The Real-Time queue corresponds to the RFC 3246 EF PHB. The amount of bandwidth assigned to the Real-Time queue is usually variable. However, if the majority of bandwidth is provisioned with strict-priority queuing (which is effectively a first-in, first-out queue), the overall effect is a dampening of QoS functionality. Remember the goal of convergence is to enable voice, video, and data applications to transparently coexist on a single network. When real-time applications dominate a link, non-real-time applications fluctuate significantly in their response times, destroying the transparency of the converged network.

Cisco has done extensive testing and has found that a significant decrease in non-real-time application response times occurs when real-time traffic exceeds one-third of link bandwidth capacity. In fact, both testing and customer deployments have shown that a general best queuing practice is to limit the amount of strict priority queuing to 33% of link bandwidth capacity. This strict priority queuing recommendation is a conservative and safe design ratio for merging real-time applications with data applications.

Finally, WRED—or any similar congestion avoidance mechanism—should never be enabled on the strict priority queue. Traffic assigned to this queue is often highly drop sensitive; therefore, early dropping should never be induced on these flows.

Assured Forwarding Queue

At least one queue should be provisioned as an Assured Forwarding Queue. Per RFC 2597, up to four queues can be provisioned with this service:

  • AF Class 1—AF11, AF12, AF13
  • AF Class 2—AF21, AF22, AF23
  • AF Class 3—AF31, AF32, AF33
  • AF Class 4—AF41, AF42, AF43

These queues should have bandwidth guarantees that correspond with the application class requirements of the traffic assigned to it.

In addition, DSCP-based WRED should be enabled on these queues, such that traffic marked AFx3 is (statistically) dropped sooner and more often than AFx2, which in turn is (statistically) dropped more aggressively than AFx1.

Best Effort Queue

The Best Effort Queue is the default treatment for all traffic that has not been explicitly assigned to another queue. Only if an application has been selected for preferential/deferential treatment is it removed from the default class. Because most enterprises have several thousand applications running over their networks, adequate bandwidth must be provisioned for this class as a whole to handle the sheer number and volume of applications that default to it. Therefore, Cisco recommends provisioning at least 25% of link bandwidth for the default Best Effort class.

In addition, it is recommended that you enable WRED on the default class to improve throughput and reduce TCP synchronization.
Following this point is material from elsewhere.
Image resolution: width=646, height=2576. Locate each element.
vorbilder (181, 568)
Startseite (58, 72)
Because all traffic destined to this class is to be marked to the same DSCP value (of 0), there is no “weight” component to the WRED dropping decision, and therefore the congestion algorithm is effectively random early detect.
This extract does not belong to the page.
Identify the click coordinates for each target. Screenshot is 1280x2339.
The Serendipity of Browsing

Less-Than-Best-Effort (Scavenger) Queue

Whenever the Scavenger Queue is enabled, it should be assigned a minimal amount of bandwidth, such as 1% (or whatever the minimal bandwidth allocation that the platform supports).

WRED is not required on the Scavenger class queue because traffic assigned to this queue has no implied “good-faith” service guarantee or expectation. Therefore, there is little to gain by adding this feature and it may even be wasteful of router CPU resources.